Tuesday, January 25, 2011

Employers Aren't Going to Stop Offering Health Insurance

One of the fears that certain critics of the Affordable Care Act are trying to hype is the idea that employers will stop offering health insurance, preferring instead to pay a penalty and to have their employees obtain insurance through the exchanges. First, let's remember that except as a result of contract, companies are under no present obligation to provide health insurance to their employees. Most companies that do offer insurance recognize that providing comprehensive health coverage helps them attract and retain talent. If a company with talented workers says, "We're dumping you into the exchange; we're not interested in providing you with better coverage than you can obtain there," their competitors will see opportunity. Further, employers get a tax break for offering health insurance and the "cost savings" of ending employer-sponsored coverage would have to take into consideration the associated loss of that tax break.

I grant, there are employers who have lower-wage employees, and who struggle to provide something approximating decent health insurance, and those employers may find that it makes no sense to try to offer insurance when their employees can get better coverage at a lower cost through the exchanges. But we're talking about the bottom end of the job market. Further, there is no reason those workers will have to purchase insurance through the exchanges - they will remain able to purchase insurance privately, and some may prefer to purchase high-deductible, low coverage insurance, the type of (largely non-) coverage that critics of healthcare reform seem eager to foist off on everybody but themselves.

Let's recognize also that we're dealing with a slippery slope argument. With due respect to arguments about what could happen, the slippery slope can be applied to any situation. The big question is what will happen and, as previously noted, there's no reason to expect a significant change in the status quo. If change comes it will be for a different reason - that continued inflation in the cost of health insurance renders it increasingly unaffordable as an employee benefit.
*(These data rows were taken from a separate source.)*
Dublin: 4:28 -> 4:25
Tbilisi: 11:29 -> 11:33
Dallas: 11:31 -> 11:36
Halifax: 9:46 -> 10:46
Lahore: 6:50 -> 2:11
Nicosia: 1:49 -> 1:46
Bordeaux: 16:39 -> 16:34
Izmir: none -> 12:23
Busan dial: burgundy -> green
If that happens, and although we're still dealing with a hypothetical future there actually is evidence that healthcare inflation could bring about this result, it should be noted that under Canada's single payer plan, many employers offer supplemental health insurance as an employee benefit - perhaps then the "free market" solution that will save private insurance will turn out to be single payer?
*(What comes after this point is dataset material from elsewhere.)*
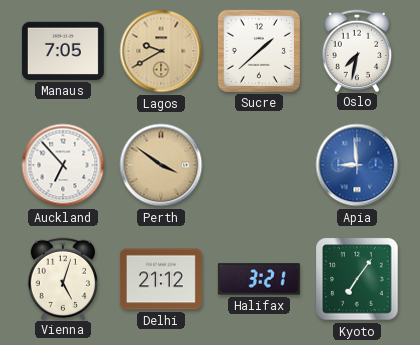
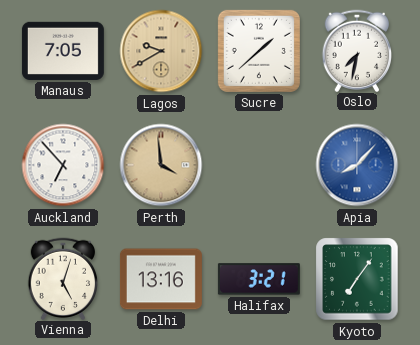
Perth: 3:51 -> 3:59
Apia: 8:59 -> 8:07
Delhi: 21:12 -> 13:16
Also, many of the critics raising this fear are from the same crowd that crows against employer-sponsored health insurance. They argue that we would be better off if we obtained health insurance on our own, rather than through work - and there's merit to that argument. It becomes easier to switch jobs and to be self-employed. Coming from those people, it's difficult to believe that this argument is anything more than a dig at people who like their current health insurance - another version of "You'll lose your present coverage, and the government is going to decide what insurance you get," despite the ACA's being fashioned as much as possible to allow people to keep their present coverage.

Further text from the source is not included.